◆ INPUT RECORDS
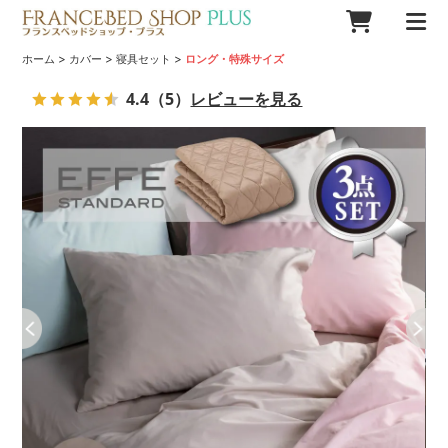
>
>
>
ホーム
カバー
寝具セット
ロング・特殊サイズ
4.4
（5）
レビューを見る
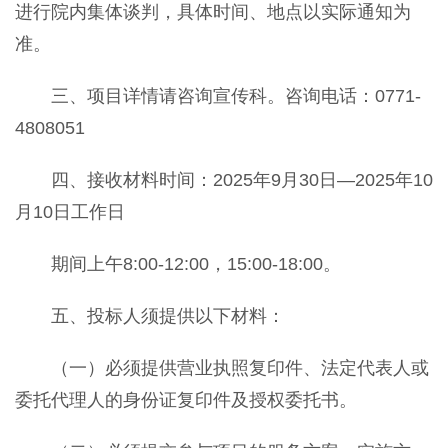
进行院内集体谈判，具体时间、地点以实际通知为
准。
三、项目详情请咨询宣传科。咨询电话：0771-
4808051
四、接收材料时间：2025年9月30日—2025年10
月10日工作日
期间上午8:00-12:00，15:00-18:00。
五、投标人须提供以下材料：
（一）必须提供营业执照复印件、法定代表人或
委托代理人的身份证复印件及授权委托书。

◆ WHAT YOU ARE ASKED TO DO
Go through the material above and print all of it exactly, except the pictures.

◆ RESPONSE
>
>
>
ホーム
カバー
寝具セット
ロング・特殊サイズ
4.4
（5）
レビューを見る
进行院内集体谈判，具体时间、地点以实际通知为
准。
三、项目详情请咨询宣传科。咨询电话：0771-
4808051
四、接收材料时间：2025年9月30日—2025年10
月10日工作日
期间上午8:00-12:00，15:00-18:00。
五、投标人须提供以下材料：
（一）必须提供营业执照复印件、法定代表人或
委托代理人的身份证复印件及授权委托书。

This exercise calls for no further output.